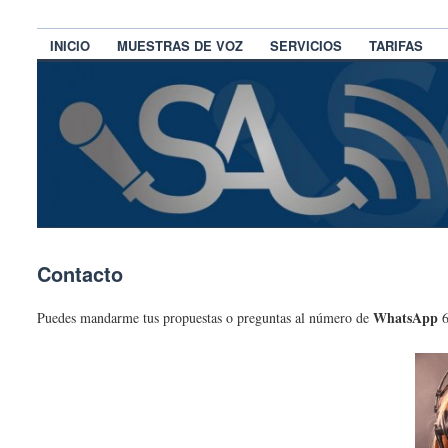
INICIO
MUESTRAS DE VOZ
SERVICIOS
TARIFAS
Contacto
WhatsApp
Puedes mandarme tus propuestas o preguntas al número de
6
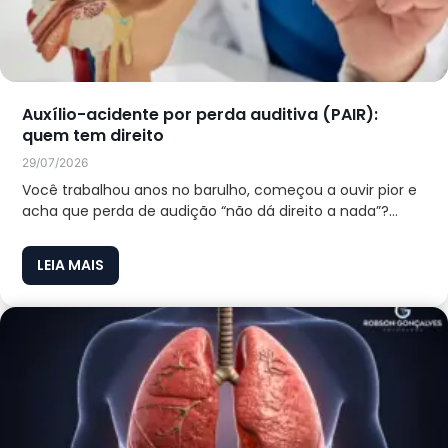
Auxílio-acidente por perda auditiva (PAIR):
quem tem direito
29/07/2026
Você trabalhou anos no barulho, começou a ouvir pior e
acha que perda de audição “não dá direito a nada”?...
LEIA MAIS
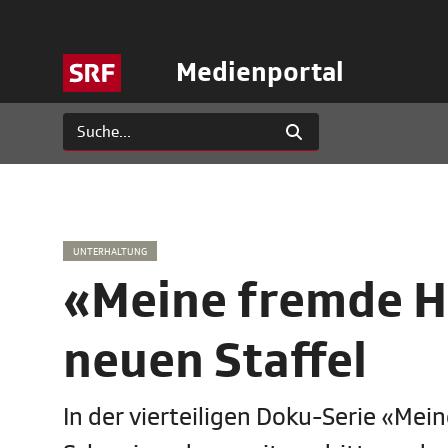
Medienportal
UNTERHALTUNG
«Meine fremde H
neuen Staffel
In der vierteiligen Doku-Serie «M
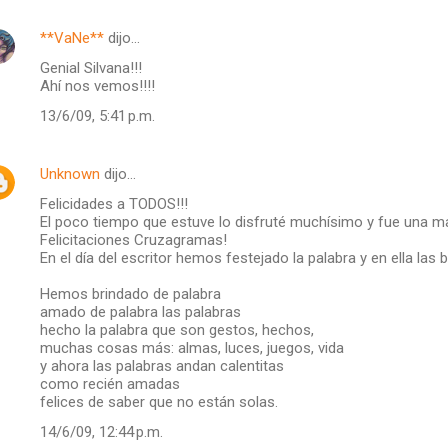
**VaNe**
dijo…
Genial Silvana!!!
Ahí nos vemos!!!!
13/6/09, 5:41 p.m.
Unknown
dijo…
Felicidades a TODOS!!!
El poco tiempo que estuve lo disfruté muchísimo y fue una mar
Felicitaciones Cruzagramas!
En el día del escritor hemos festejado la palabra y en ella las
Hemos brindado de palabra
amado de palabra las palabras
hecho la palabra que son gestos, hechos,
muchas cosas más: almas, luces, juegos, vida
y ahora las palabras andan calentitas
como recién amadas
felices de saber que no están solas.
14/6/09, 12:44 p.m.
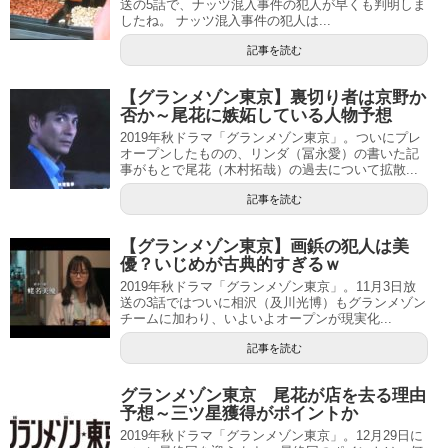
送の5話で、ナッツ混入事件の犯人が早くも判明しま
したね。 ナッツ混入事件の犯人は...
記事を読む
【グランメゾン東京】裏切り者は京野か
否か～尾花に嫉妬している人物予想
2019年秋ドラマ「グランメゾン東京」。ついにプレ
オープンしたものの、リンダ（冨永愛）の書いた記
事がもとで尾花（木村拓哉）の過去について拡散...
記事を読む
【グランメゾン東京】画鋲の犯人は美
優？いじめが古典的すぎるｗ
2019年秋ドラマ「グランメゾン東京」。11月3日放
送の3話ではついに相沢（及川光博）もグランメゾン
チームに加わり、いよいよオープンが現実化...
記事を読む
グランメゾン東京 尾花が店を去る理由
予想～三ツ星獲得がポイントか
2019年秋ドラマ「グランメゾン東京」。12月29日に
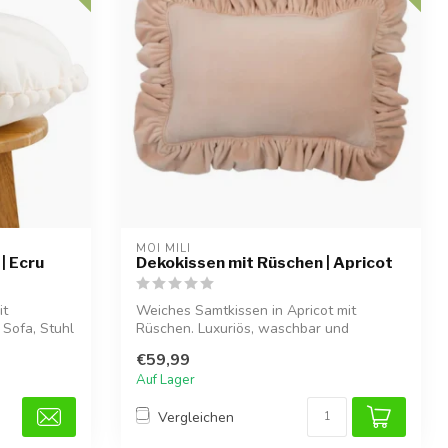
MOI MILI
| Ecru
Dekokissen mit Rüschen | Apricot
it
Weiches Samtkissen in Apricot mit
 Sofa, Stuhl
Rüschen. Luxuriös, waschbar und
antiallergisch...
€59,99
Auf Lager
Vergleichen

-*-

-- Problem description --
For each line of the data that has the word "Rüschen", report that line.

-- Answer box --
Dekokissen mit Rüschen | Apricot
Rüschen. Luxuriös, waschbar und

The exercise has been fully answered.